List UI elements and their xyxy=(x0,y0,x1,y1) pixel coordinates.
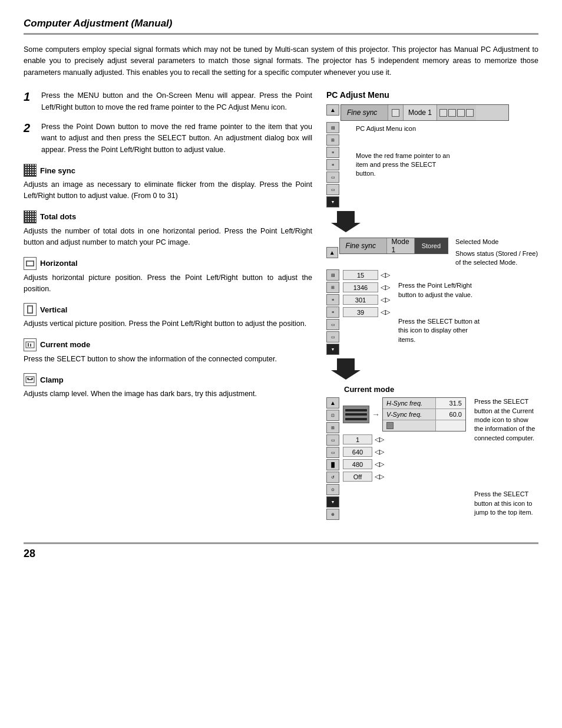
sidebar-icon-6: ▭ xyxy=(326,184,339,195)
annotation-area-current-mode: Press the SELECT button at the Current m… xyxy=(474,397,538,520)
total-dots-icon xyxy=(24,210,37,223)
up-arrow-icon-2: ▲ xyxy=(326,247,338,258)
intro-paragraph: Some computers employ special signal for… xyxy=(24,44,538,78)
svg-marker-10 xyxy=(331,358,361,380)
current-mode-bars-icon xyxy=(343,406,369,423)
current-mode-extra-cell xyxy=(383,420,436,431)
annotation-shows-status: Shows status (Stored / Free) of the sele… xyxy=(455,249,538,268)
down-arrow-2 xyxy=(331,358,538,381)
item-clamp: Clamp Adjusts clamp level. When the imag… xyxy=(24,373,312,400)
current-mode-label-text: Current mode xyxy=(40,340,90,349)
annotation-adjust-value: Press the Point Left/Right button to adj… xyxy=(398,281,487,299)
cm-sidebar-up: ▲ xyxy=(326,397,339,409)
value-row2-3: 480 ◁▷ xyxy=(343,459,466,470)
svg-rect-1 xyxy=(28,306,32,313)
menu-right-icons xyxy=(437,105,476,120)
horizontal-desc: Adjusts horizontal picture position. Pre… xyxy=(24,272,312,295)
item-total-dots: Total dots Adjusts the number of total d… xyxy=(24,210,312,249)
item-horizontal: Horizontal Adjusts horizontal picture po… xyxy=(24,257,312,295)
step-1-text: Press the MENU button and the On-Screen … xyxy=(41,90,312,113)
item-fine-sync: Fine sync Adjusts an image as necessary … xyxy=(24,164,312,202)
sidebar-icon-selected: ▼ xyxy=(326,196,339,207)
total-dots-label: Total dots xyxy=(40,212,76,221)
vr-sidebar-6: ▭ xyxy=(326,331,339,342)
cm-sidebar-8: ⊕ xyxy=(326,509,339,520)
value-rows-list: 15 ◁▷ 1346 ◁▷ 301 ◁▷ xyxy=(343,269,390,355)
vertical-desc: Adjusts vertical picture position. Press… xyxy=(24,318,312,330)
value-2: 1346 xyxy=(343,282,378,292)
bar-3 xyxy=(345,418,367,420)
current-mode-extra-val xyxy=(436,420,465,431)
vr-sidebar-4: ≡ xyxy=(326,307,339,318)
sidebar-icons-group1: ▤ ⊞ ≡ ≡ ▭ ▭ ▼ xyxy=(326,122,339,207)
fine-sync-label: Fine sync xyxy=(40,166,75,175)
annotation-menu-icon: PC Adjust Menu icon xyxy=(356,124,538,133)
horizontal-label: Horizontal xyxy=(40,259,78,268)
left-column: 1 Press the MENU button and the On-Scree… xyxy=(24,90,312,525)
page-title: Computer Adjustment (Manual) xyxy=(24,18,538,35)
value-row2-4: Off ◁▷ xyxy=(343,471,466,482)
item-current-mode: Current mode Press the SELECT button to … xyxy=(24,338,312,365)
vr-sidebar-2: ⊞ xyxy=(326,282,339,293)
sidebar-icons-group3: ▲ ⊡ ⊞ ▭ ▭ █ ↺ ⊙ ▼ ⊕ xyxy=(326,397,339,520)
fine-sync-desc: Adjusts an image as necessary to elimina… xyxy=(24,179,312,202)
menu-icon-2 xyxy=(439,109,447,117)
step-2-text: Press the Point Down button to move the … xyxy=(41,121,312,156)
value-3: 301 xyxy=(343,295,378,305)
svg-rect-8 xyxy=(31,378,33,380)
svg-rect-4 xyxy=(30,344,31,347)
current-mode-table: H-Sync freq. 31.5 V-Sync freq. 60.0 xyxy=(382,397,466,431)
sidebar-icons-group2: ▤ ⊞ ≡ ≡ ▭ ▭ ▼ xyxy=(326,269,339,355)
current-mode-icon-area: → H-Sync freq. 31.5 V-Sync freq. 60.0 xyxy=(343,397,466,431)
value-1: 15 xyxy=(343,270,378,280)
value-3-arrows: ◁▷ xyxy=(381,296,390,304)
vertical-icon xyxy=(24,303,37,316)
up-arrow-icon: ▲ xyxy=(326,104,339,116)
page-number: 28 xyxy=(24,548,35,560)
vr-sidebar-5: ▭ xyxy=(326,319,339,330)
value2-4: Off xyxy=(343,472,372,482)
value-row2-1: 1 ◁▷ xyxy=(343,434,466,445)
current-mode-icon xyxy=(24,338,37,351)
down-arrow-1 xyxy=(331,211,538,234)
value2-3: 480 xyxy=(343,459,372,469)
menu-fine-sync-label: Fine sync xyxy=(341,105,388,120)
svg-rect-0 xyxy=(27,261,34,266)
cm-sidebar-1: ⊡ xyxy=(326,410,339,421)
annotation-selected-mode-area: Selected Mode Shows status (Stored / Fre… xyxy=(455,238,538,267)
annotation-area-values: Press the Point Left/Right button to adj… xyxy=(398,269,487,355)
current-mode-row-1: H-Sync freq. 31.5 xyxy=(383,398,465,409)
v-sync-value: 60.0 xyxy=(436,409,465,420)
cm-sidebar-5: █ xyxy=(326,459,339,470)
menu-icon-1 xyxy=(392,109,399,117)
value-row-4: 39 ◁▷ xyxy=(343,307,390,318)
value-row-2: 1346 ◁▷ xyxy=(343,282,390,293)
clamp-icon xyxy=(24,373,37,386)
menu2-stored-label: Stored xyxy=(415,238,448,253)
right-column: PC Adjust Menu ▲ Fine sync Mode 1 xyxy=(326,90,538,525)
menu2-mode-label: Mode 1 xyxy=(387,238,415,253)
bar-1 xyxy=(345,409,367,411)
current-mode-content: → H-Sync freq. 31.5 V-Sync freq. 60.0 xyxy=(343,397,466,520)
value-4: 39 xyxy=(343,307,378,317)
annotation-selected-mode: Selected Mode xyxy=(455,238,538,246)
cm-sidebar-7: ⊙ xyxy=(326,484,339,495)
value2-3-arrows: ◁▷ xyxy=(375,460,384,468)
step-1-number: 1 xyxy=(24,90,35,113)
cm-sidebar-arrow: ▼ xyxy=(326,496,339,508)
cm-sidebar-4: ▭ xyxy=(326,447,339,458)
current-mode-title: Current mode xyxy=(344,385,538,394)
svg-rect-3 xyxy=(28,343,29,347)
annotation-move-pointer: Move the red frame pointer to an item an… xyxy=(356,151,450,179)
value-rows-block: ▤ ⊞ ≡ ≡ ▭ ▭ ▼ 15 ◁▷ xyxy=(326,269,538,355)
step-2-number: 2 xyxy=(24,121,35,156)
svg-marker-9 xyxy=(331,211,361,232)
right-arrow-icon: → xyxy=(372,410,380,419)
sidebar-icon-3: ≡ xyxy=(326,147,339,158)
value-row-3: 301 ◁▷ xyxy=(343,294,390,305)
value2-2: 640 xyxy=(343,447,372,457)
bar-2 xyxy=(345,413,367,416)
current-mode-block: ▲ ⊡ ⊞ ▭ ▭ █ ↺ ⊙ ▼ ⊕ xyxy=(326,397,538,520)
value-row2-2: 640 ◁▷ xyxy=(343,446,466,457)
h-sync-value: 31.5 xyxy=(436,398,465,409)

= = = =

Task:
What lines in the data above carry "button"? Return them all.

Solution to this exercise:
annotation-area-current-mode: Press the SELECT button at the Current m… xyxy=(474,397,538,520)
annotation-adjust-value: Press the Point Left/Right button to adj… xyxy=(398,281,487,299)
step-1-text: Press the MENU button and the On-Screen … xyxy=(41,90,312,113)
left-column: 1 Press the MENU button and the On-Scree… xyxy=(24,90,312,525)
item-current-mode: Current mode Press the SELECT button to … xyxy=(24,338,312,365)
step-2-text: Press the Point Down button to move the … xyxy=(41,121,312,156)
annotation-area-values: Press the Point Left/Right button to adj… xyxy=(398,269,487,355)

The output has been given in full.